● Action item
Give back only the lines from the one with "info@blackform.de" through the last line of the data, exactly as they appear.

Stored data entries
__________________________________________________

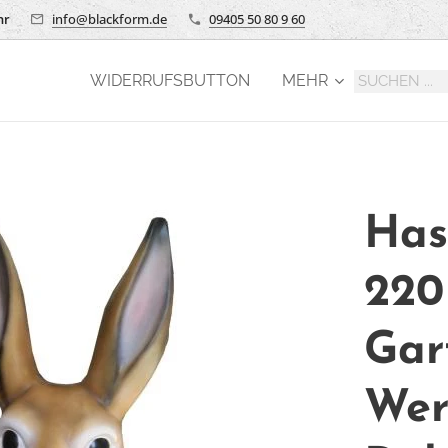
hr
info@blackform.de
09405 50 80 9 60
WIDERRUFSBUTTON
MEHR
Has
220
Gar
Wer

__________________________________________________

● Solution for this problem
info@blackform.de
09405 50 80 9 60
WIDERRUFSBUTTON
MEHR
Has
220
Gar
Wer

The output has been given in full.